President Trump. It doesn’t exactly roll off the tongue, but after his victory last night in South Carolina, a prospect that would have been dismissed as a joke only a few months ago is now a very real possibility. In a normal year it would be hard to dispute Nate Silver’s argument that Trump’s current support of about 35 percent of Republican voters also represents his candidacy’s ceiling. Meaning that if the GOP ever managed to get its act together over an opposition candidate, Trump is eminently stoppable. And if they don’t, Trump’s firm grip on just 35 percent of half the electorate makes him a soft target for the Democratic nominee in November.
In my view both of those claims are mistaken—and Democrats who take any comfort in the second scenario are not only deluded but dangerous. South Carolina Republican politics is a cage fight—no rules, no refs, and plenty of gouging, biting, and low blows. This is the state where push pollers suggested in 2000 that John McCain had fathered a black child, and where Mitt Romney’s campaign played a tape of Rick Santorum’s 2008 endorsement of Romney against Santorum in 2012. It’s where the young Lee Atwater used a third candidate as a cut-out to make sure voters knew his client’s opponent, Greenville Mayor Max Heller, was a Jew—in the process honing the skills that he would later use to deploy Willie Horton to stoke racist fears against Michael Dukakis. If you want to know just how dirty any coming election might get, South Carolina is always worth a visit.
This time around Ted Cruz’s people circulated a photoshopped image of Marco Rubio shaking hands with Obama to attack the Florida senator’s “moderate” record on immigration. Trump, perhaps not finding Cruz a big enough target for his hostility, decided to take on the pope! Yet, when the votes were counted, Trump held on to his lead, winning 32.5 percent of the vote—and all 44 of the state’s delegates. The bigger news of the night was Marco Rubio’s not only sliding into second place just ahead of Cruz with 22.5 percent of the vote to Cruz’s 22.3, but also decisively claiming the so-called “establishment lane” for himself, now that Jeb Bush has dropped out of the race. Kasich will hang on—essentially as life insurance, should any of the various rumors (which you’ll have to Google yourself) about Rubio’s finances or private life prove true. So will Carson, who despite claiming otherwise clearly prefers running for president to learning to play the organ.
But this is now a three-person race, with the only candidate the Democrats can count on beating, Ted Cruz, also the most likely to be the next casualty. South Carolina is a Tea Party state, and though the telegenic governor, Nikki Haley, seems determined to leverage herself away from extremism, and perhaps into the VP slot, there are enough unreconstructed (rarely has that word been more appropriate) Republican right-wingers to make this as much Cruz country as any state apart from Texas. Yet the primary results reflect the same shift I saw at the Tea Party Convention at Myrtle Beach in last month: They clapped for Cruz, but swooned over Trump.

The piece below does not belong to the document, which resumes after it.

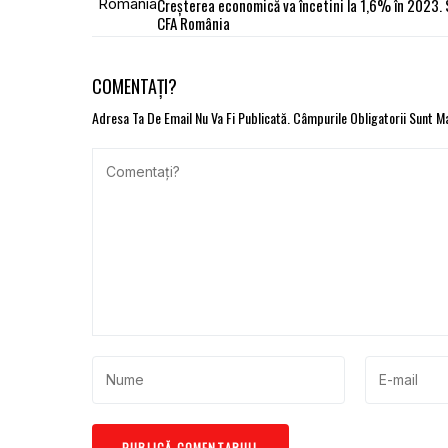
Creșterea economică va încetini la 1,6% în 2023.
CFA România
COMENTAȚI?
Adresa Ta De Email Nu Va Fi Publicată.
Câmpurile Obligatorii Sunt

Rubio’s strong finish was also predicted then, by Charleston County GOP chair Larry Kobrovsky, who told me the Floridian was a “generational phenomenon,” right-wing enough to satisfy the party base, but with a unique ability to excite young Republicans. Rubio’s devastating attack on Bush as the tool of his handlers back in October opened the slow bleed that finally brought him down last night, while Rubio’s comeback from his own debate fail showed the kind of nimble-footed resilience he’ll need to survive until the convention.
Will that be enough to overcome the power of Donald Trump’s celebrity? Or the Cloak of Inevitability that seems to allow the New York billionaire to offend constituencies the GOP was supposed to embrace this time around—Hello, Hispanics!—seemingly without paying any political price?
We are about to find out. But Democrats can take little comfort from South Carolina’s result. Marco Rubio may be a fraud with a résumé thinner than Ted Cruz’s smile, but when he’s standing next to either Hillary Clinton or Bernie Sanders, the first things most voters will notice are his youth and energy. As for Trump, perhaps the laws of political gravity are merely in temporary suspension, and policy will soon matter more than celebrity once again. I’m not holding my breath, though. And if you believe the celebrity slugfest of Clinton versus Trump would be fought on ground in any way favorable to the Democrat, you really haven’t been paying attention.